A broken exclamation of surprise, rather than the usual tribute of warm praise, escaped the young creature.

“Did you paint this?” she asked. “Pray tell me when and how?” she added, recovering her self-possession immediately.

“I was a youth, very poor and needy, having some talent, and a great deal of taste for sketching and painting. Very unfortunately, as I thought, I was forced either to altogether resign this employment so delightful to me, or to pursue it in order to supply myself with food and clothes. To me it must not be a pastime—I could not hesitate long—it became my profession. But I had, what to you may seem an inconceivable dislike to painting faces merely as a workman paints letters on a sign. I imagined that it was just as easy to win the smiles of dame Fortune by picturing only the exceedingly beautiful, and giving them emblematic names, and I was not altogether wrong. Passing one day through the streets of this very city, I came upon a group of children playing—one of that little band struck me as being nothing short of perfection, I could think of nothing as I looked on her, but how beautiful a sunrise!—how splendid will be the day that ensues! At my request the child guided me to her home, it was a poor one, and therein bore a great resemblance to my own. The mother consented that I should take the child’s likeness, and—this is it, I never saw the little one again. Afterward, as I have told you, for many years I traveled in Europe, but though constantly on the look out, I never found a Noonday worthy to follow a Sunrise like this child’s. I thank you, madam, that I have in you, and in my own city, at last found what Europe could not show me.”

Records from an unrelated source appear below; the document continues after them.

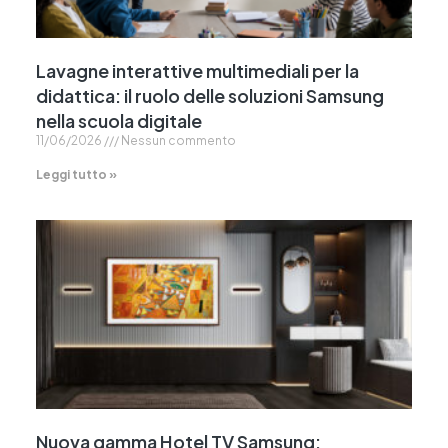
Lavagne interattive multimediali per la
didattica: il ruolo delle soluzioni Samsung
nella scuola digitale
11/06/2026
Nessun commento
Leggi tutto »
Nuova gamma Hotel TV Samsung:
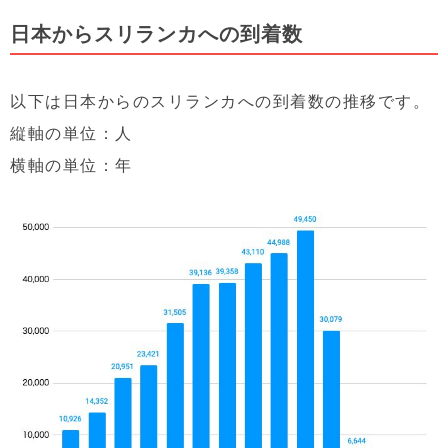
日本からスリランカへの到着数
以下は日本からのスリランカへの到着数の推移です。
縦軸の単位：人
横軸の単位：年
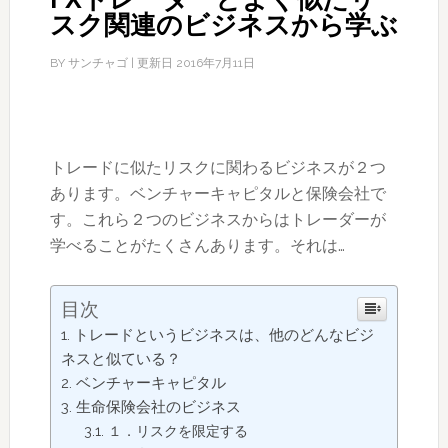
スク関連のビジネスから学ぶ
BY
サンチャゴ
| 更新日
2016年7月11日
トレードに似たリスクに関わるビジネスが２つ
あります。ベンチャーキャピタルと保険会社で
す。これら２つのビジネスからはトレーダーが
学べることがたくさんあります。それは…
目次
トレードというビジネスは、他のどんなビジ
ネスと似ている？
ベンチャーキャピタル
生命保険会社のビジネス
１．リスクを限定する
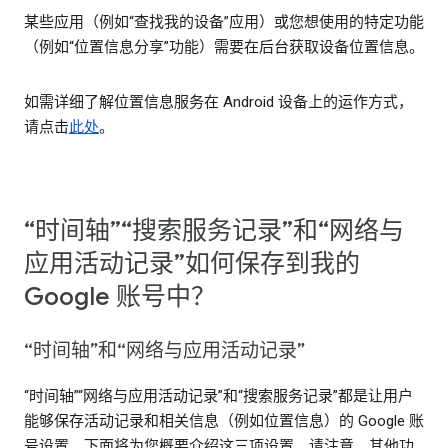
某些应用（例如“查找我的设备”应用）或您想使用的特定功能
（例如“位置信息分享”功能）需要在后台获取设备位置信息。
如需详细了解位置信息服务在 Android 设备上的运作方式，
请点击
此处
。
“时间轴”“搜索服务记录”和“网络与
应用活动记录”如何保存到我的
Google 账号中？
“时间轴”和“网络与应用活动记录”
“时间轴”“网络与应用活动记录”和“搜索服务记录”都是让用户
能够保存活动记录和相关信息（例如位置信息）的 Google 账
号设置。下面将为您概要介绍这三项设置。请注意，其他功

“May I ask,” said the lady, with face slightly averted from the gaze of Martin Gray, “may I ask the name of the girl?”

It was the question which of all others the artist most wished her to propose, and he watched her closely, as in a careless tone that belied his glance, he said—

“I remember it very well—it was Alice Flynn!”

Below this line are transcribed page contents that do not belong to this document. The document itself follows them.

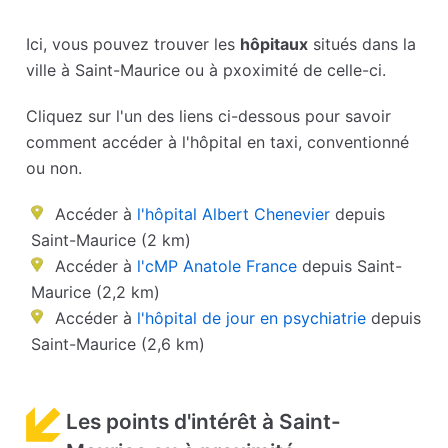
Ici, vous pouvez trouver les
hôpitaux
situés dans la
ville à Saint-Maurice ou à pxoximité de celle-ci.
Cliquez sur l'un des liens ci-dessous pour savoir
comment accéder à l'hôpital en taxi, conventionné
ou non.
Accéder à
l'hôpital Albert Chenevier
depuis
Saint-Maurice (2 km)
Accéder à
l'cMP Anatole France
depuis Saint-
Maurice (2,2 km)
Accéder à
l'hôpital de jour en psychiatrie
depuis
Saint-Maurice (2,6 km)
Les points d'intérêt à Saint-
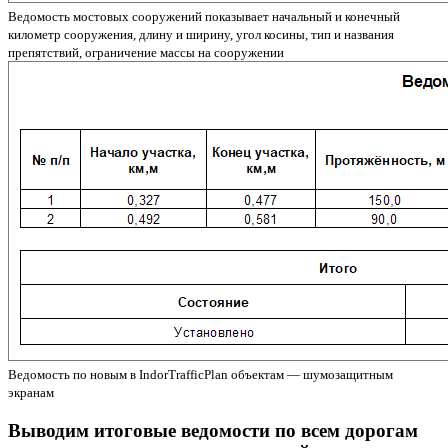
Ведомость мостовых сооружений показывает начальный и конечный
километр сооружения, длину и ширину, угол косины, тип и названия
препятствий, ограничение массы на сооружении
Ведомость по новым в IndorTrafficPlan объектам — шумозащитным
экранам
Выводим итоговые ведомости по всем дорогам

“Thank you—it is indeed a lovely picture! You have amply deserved, sir, all the honors that are, or can be awarded to you.”

Martin Gray attended her to the carriage that stood in waiting, but Alice the songstress did not look upon him till she gave him her hand in parting, when he saw her face, then, the artist knew he had not been deceived; she was pale as death.

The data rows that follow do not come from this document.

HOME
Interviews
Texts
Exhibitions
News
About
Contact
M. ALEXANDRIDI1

A few months afterward, came from a city far to the South, a letter to our hero, its contents were a five hundred dollar note, and these words:

“The child for whose education you so generously provided when both she and yourself were poor and unknown, would fain convince you that with increase of years, and fortune, and happiness, she has not forgotten—that she is not ungrateful. All the good that has fallen to her in this life she is glad and proud to trace directly to you, to that one act of well-timed charity. May the God of Heaven for ever bless you. The ‘Sunrise’ and the ‘Noonday’ of your life you have made unspeakably glorious, may the night be without a cloud, and complete in its magnificence!”